-- Work instructions --
Print the records below exactly as they appear. Omit all pictures.

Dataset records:
******
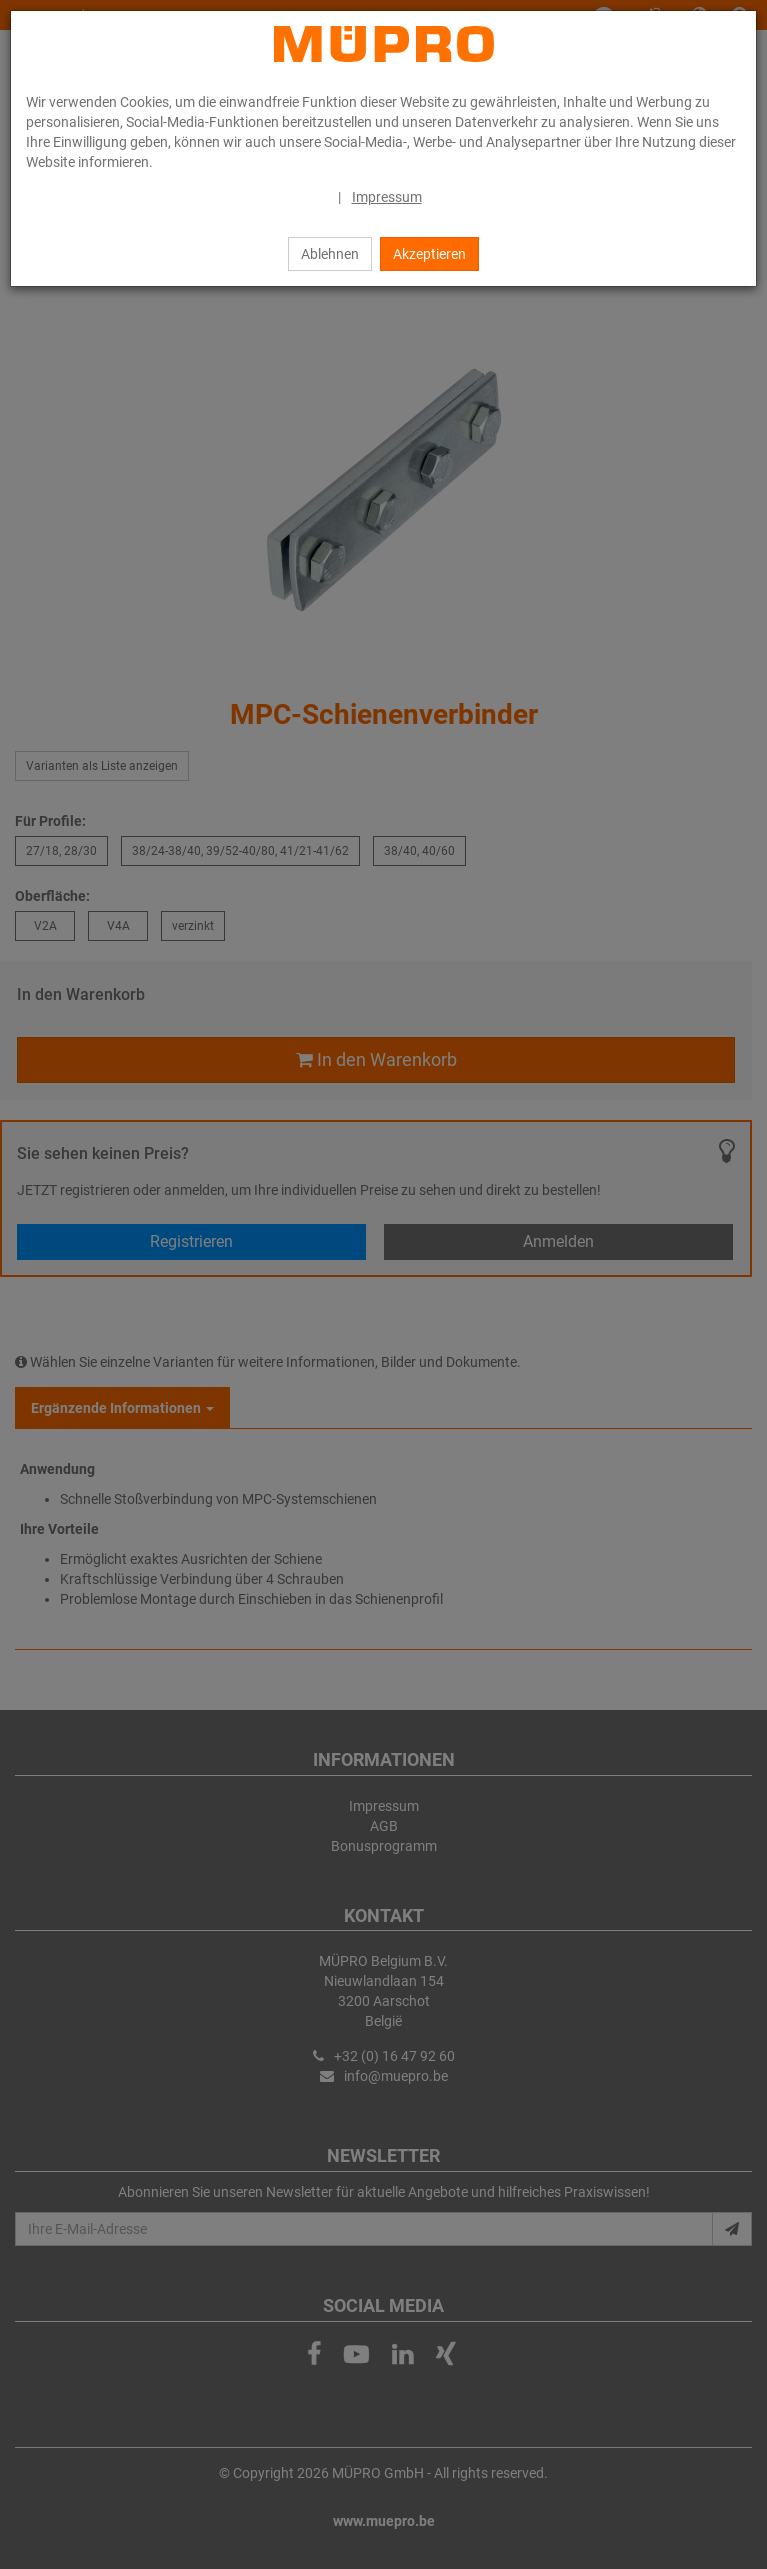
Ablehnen (330, 254)
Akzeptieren (429, 254)
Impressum (387, 197)
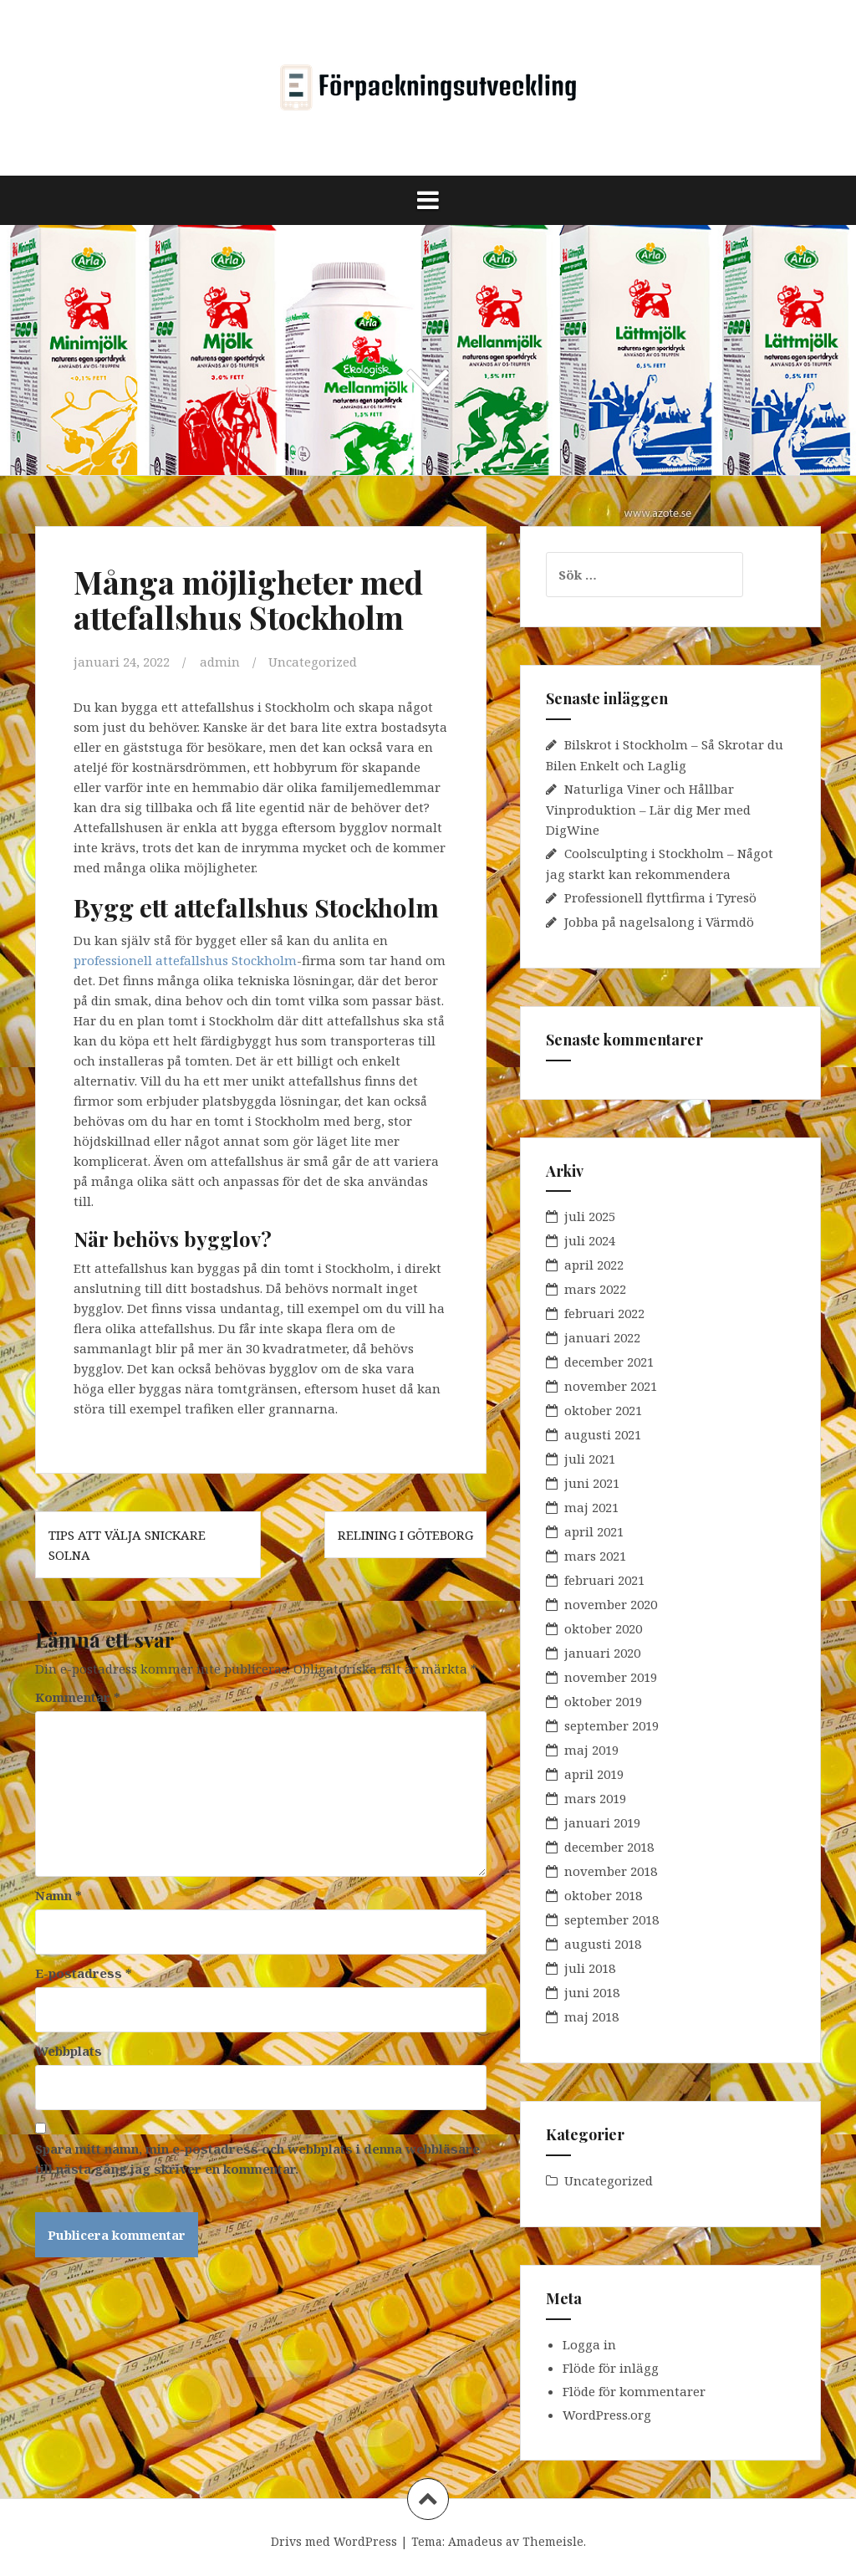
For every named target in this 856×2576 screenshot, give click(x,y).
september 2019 (611, 1725)
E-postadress (83, 1973)
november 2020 (610, 1604)
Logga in (589, 2344)
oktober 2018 (603, 1895)
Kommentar (77, 1697)
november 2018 (610, 1871)
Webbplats (68, 2050)
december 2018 (609, 1846)
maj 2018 (591, 2016)
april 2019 (594, 1774)
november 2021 (610, 1385)
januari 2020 (602, 1652)
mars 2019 (595, 1798)
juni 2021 (591, 1483)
******
-- Completed task --
Ablehnen (330, 254)
Akzeptieren (429, 254)
Impressum (387, 197)
For every named target in this 856×2576 screenshot, give click(x,y).
september 2019 (611, 1725)
E-postadress (83, 1973)
november 2020 (610, 1604)
Logga in (589, 2344)
oktober 2018 (603, 1895)
Kommentar (77, 1697)
november 2018 (610, 1871)
Webbplats (68, 2050)
december 2018 (609, 1846)
maj 2018 (591, 2016)
april 2019 (594, 1774)
november 2021 (610, 1385)
januari 2020 (602, 1652)
mars 2019 (595, 1798)
juni 2021 (591, 1483)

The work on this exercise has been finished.